由于您正在谈论 List （它具有快速索引器），并且您保证所有三个列表的长度相同，因此最简单的方法是：

var items = from index in Enumerable.Range(0, list1.Count)
            select new Item
            {
                Value1 = list1[index],
                Value2 = list2[index],
                Value3 = list3[index]
            };

这种方法显然获胜不适用于不支持快速索引器的集合。一种更通用的方法是编写一个 Zip3 方法，例如 F# Collections.Seq 模块附带的方法：Seq.zip3<'T1,'T2,'T3>。否则，您可以链接两个 Enumerable.Zip 一起调用以产生类似的行为（如其他答案中提到的），尽管这看起来确实很丑陋。
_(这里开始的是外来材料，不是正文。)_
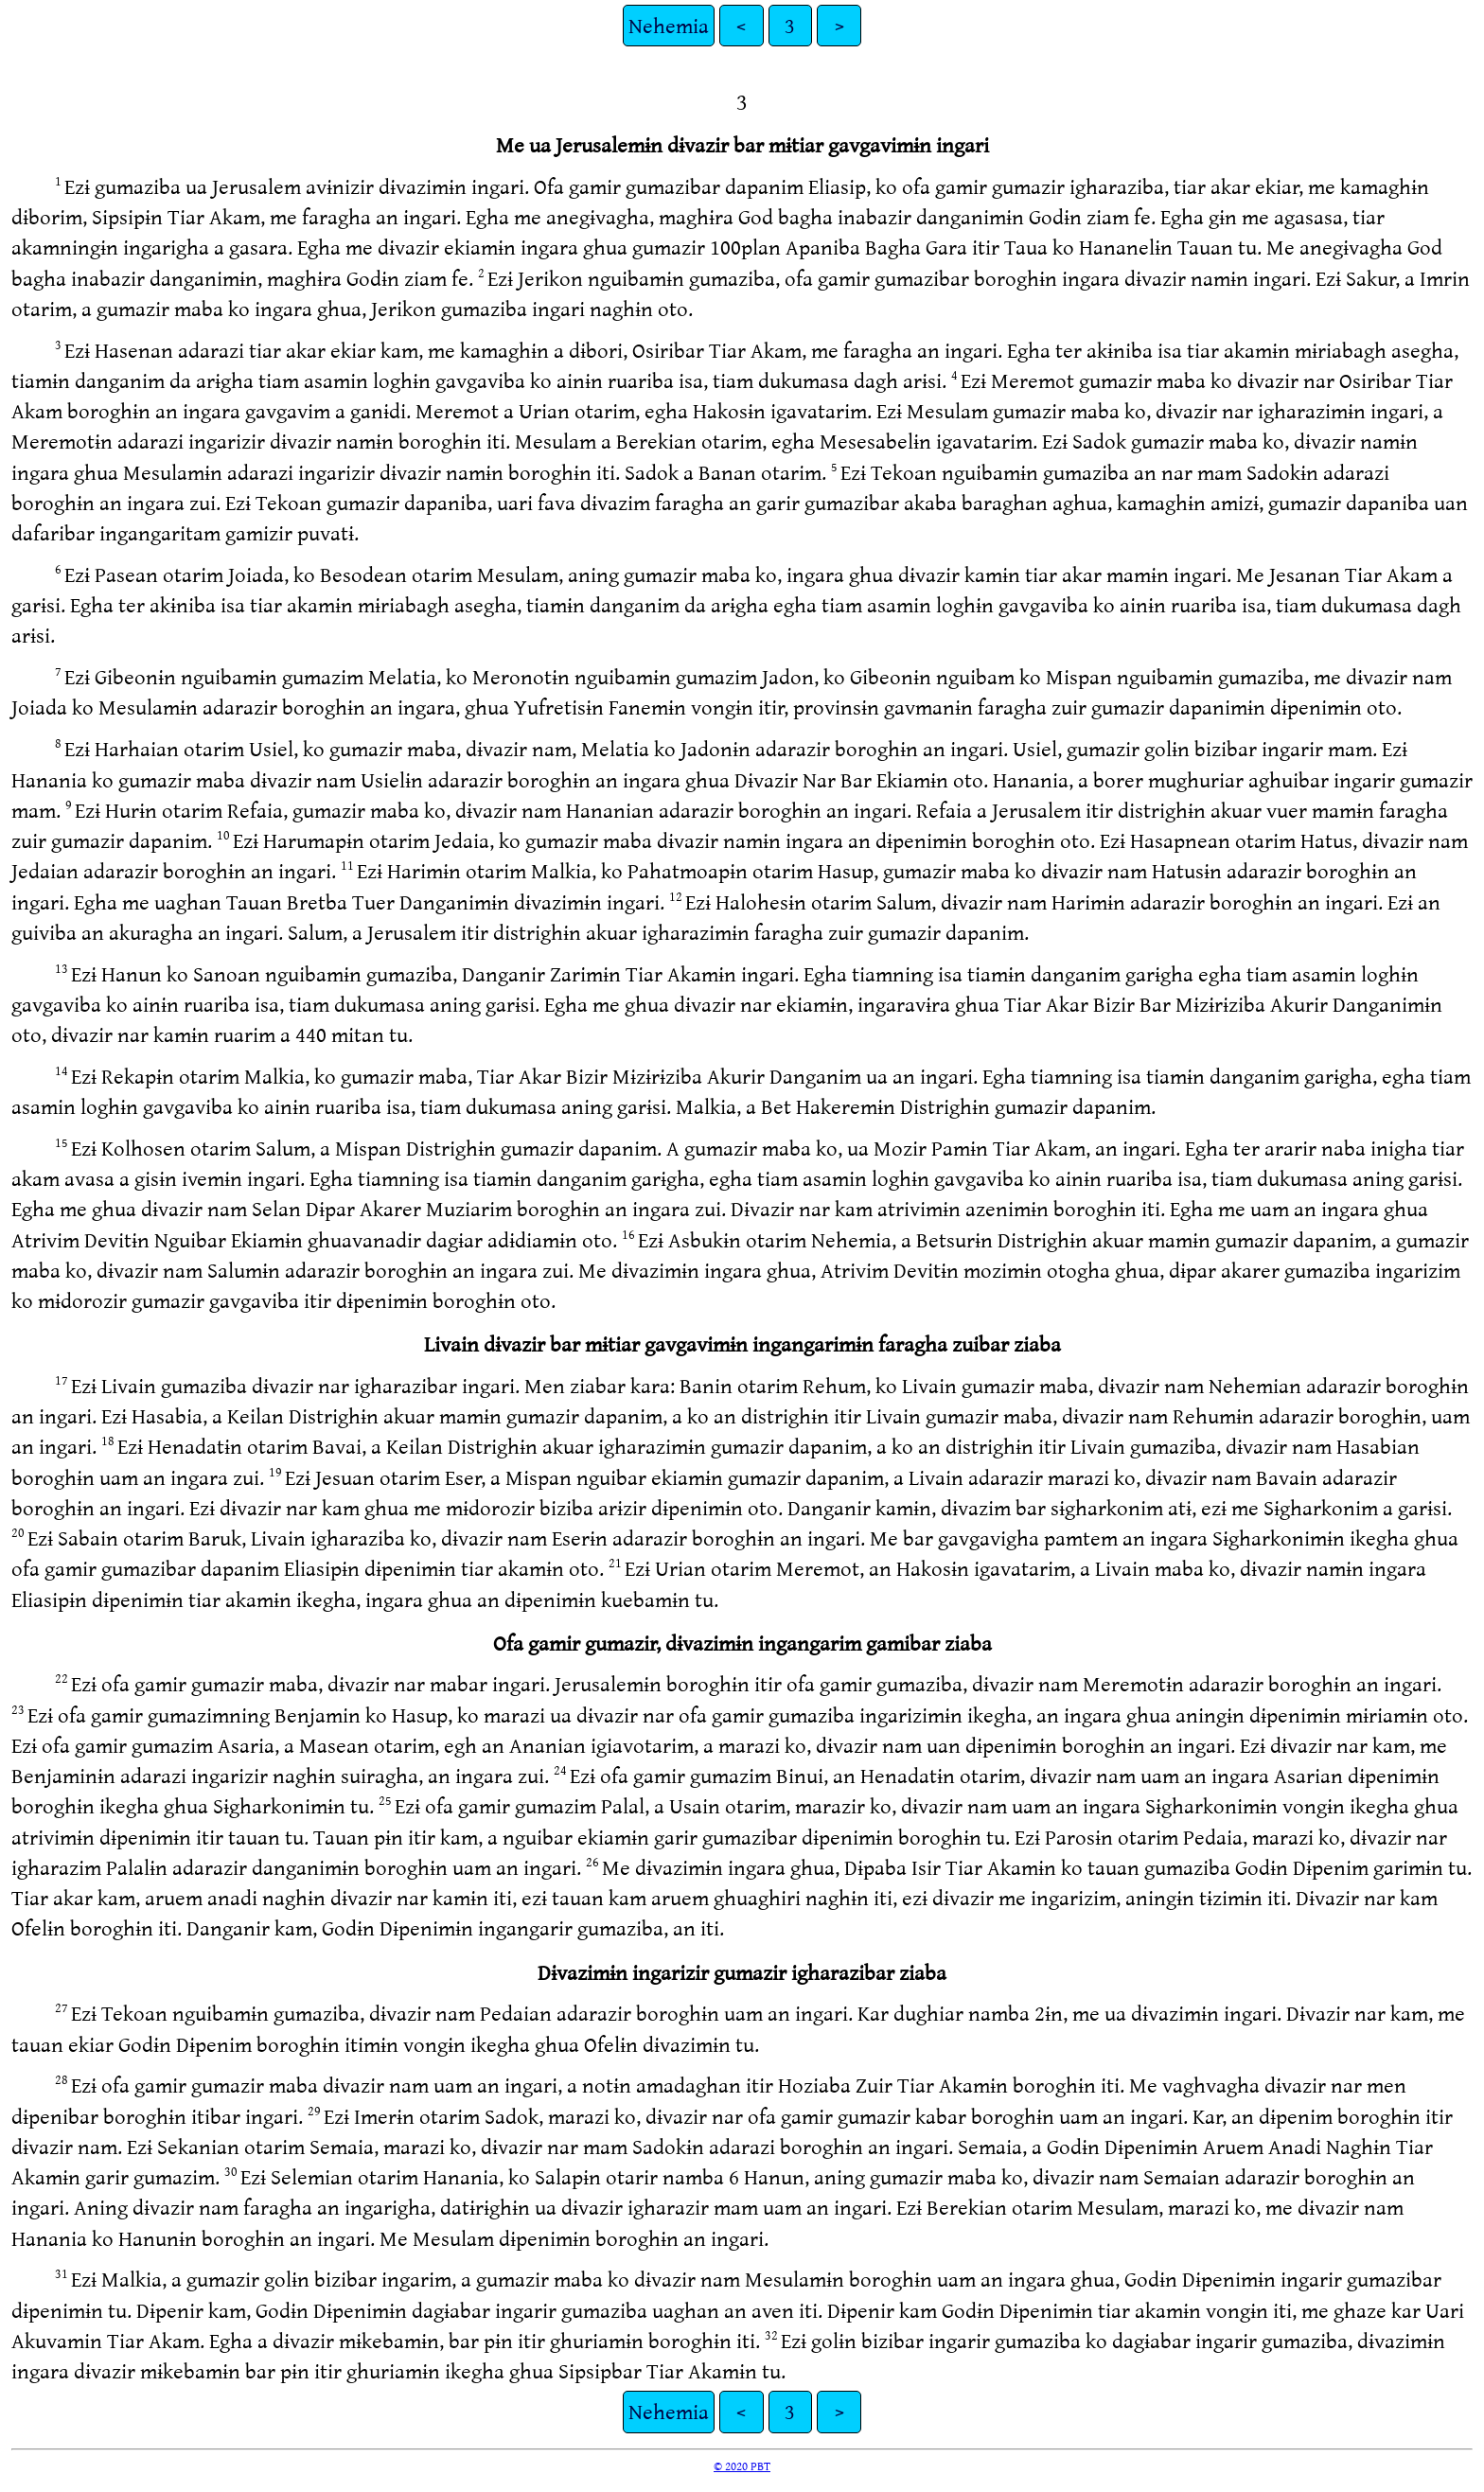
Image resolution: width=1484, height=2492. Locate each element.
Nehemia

Since you're talking about List<T> (which has a fast indexer), and you provide the guarantee that all three lists are of the same length, the easiest way would be:

var items = from index in Enumerable.Range(0, list1.Count)
            select new Item
            {
                Value1 = list1[index],
                Value2 = list2[index],
                Value3 = list3[index]
            };

This approach obviously won't work well with collections that don't support fast indexers. A more general approach would be to write a Zip3 method, such as the one that comes with the F# Collections.Seq module: Seq.zip3<'T1,'T2,'T3>. Otherwise, you could chain two Enumerable.Zip calls together to produce similar behaviour (as mentioned in other answers), although this does look quite ugly.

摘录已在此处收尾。